I’M SUCH A NOOOOOOOB! Today I changed my grip while doing deadlifts (palm away, palm forward) and added 50 lbs. to my deadlift. I’ve known of this grip yet I didn’t put into practice until today. Again, no wraps.

Also, a quick on gym etiquette. Hey asian girl that smells like a french whore. Please don’t wear overwelming amounts of perfume to the gym. I have to breathe the air to.

Back Day:

2 min. warm up

Deadlifts: 130 lbs.x 10, 220 x 10, 270 x 6, 250 x 8, 250 x 7
wide grip cable pull downs: 165lbs x 10, 185 x 10, 195 x 8, 205 x 7
reverse db incline flys 20’s x 10, 27.5’s x 6, 22.5’s x 8
single arm DB Row’s 65lbs. x 10, 75 x 10, 80 x 8, 85 x 8
Single arm Cable Supermans 60 x 13, 80 x 13, 100 x 10, 90 x 8 (slow reps, felt the burn)
Sitting close grip cable pull ins Didn’t keep track of weight - 4 sets of 10 reps

4 min. warm down

Mmmm. French whores.

1/18/10

Leg Day

2 Min. Warm up

Calf Machine (didn’t keep track of weight)
squats 130lbs. x 10, 220 x 6, 200 x 8, 180 x 9
DB Lunges 20’s x 10, 22.5’s x 10, 30’s x 8, 30’s x 8
leg press 270lbs. x 10, 360 x 10, 450 x 7, 390 x 8
super set leg ext. w/ leg curls (didn’t keep track of weight, just felt the burn)

3 min. warm down

1/19/10

shoulders day

2 min. warm up

seated military DB press 35lbs x 10, 55 x 10, 65 x 8, 65 x 8
standing “beer can” side arm raises 20lbs x 10, 22.5 x 10, 25 x 7, 22.5 x 8
Cable Lateral arm raises - 2 plates x 10 x 4 sets each arm
Front V arm raises (cable) - didn’t keep track of weight
Machine sitting military press - 120lbs. x 15, 140lbs. x 10, 160 x 8, 140 x 8

30 min. cardio @ 150 BPM

1/20/10

Arm Day

Did more of a ramping up with my sets (learned about this here) and it paid off.
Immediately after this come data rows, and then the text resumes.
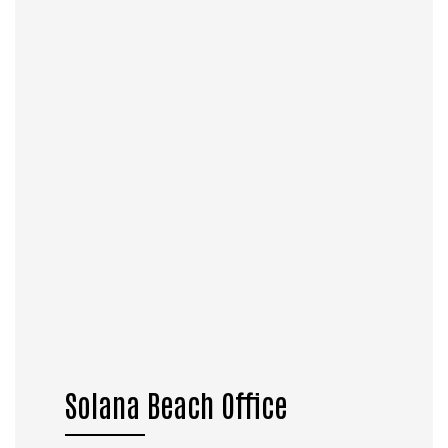
Solana Beach Office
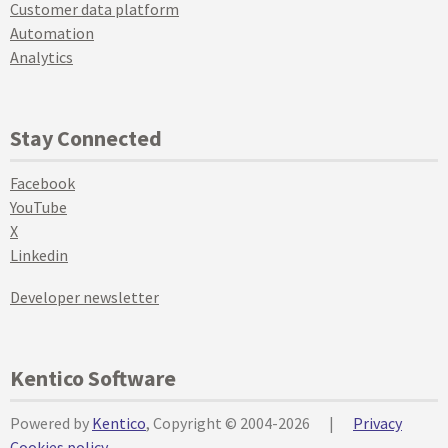
Customer data platform
Automation
Analytics
Stay Connected
Facebook
YouTube
X
Linkedin
Developer newsletter
Kentico Software
Powered by
Kentico
, Copyright © 2004-2026
|
Privacy
Cookies policy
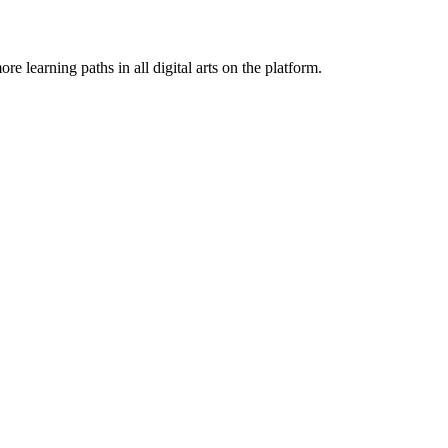
e learning paths in all digital arts on the platform.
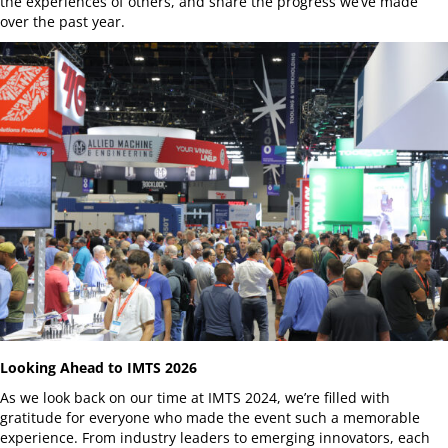
the experiences of others, and share the progress we’ve made
over the past year.
Looking Ahead to IMTS 2026
As we look back on our time at IMTS 2024, we’re filled with
gratitude for everyone who made the event such a memorable
experience. From industry leaders to emerging innovators, each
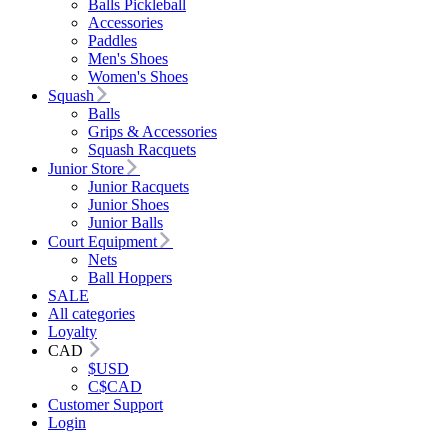
Balls Pickleball
Accessories
Paddles
Men's Shoes
Women's Shoes
Squash
Balls
Grips & Accessories
Squash Racquets
Junior Store
Junior Racquets
Junior Shoes
Junior Balls
Court Equipment
Nets
Ball Hoppers
SALE
All categories
Loyalty
CAD
$
USD
C$
CAD
Customer Support
Login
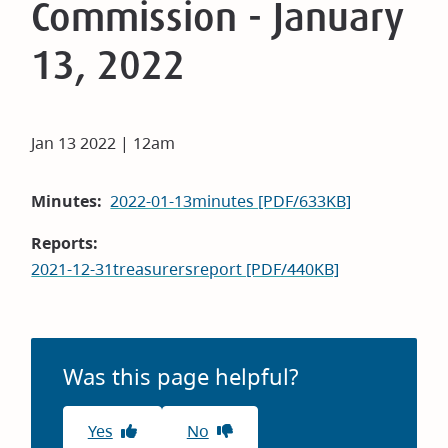
Commission - January
13, 2022
Jan 13 2022 | 12am
Minutes
2022-01-13minutes [PDF/633KB]
Reports
2021-12-31treasurersreport [PDF/440KB]
Was this page helpful?
Yes
No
Preacher Bench EZ bar curls 50lbs x 10, 60 x 6, 70 x 5, 80 x 10, 85 x 6, 80 x 6
DB skull crushers 25’s x 10, 30’s x 10, 40’s x 10, 42.5’s x 8, 42.5’s x 8
cable curls Didn’t keep track of weight 4 sets
cable pull downs 100lbs x 10, 110 x 10, 120 x 10, 130 x 8
machine hammer curls Didn’t keep track of weight 4 sets
Overhead Cable pull downs Didn’t keep track of weight 4 sets

No cardio - busy schedule - drove all over LA & OC in the rain.

1/21/2010

Rest Day/ Light Cardio

20 min. eliptical @ 120 bpm avg.

hangling leg raises 4 x 10

10 min. stairs

10 min elipitcal @ 140 bpm

Had my body fat % measured today w/ calipers came out to 21% + or - 6% hmmmm.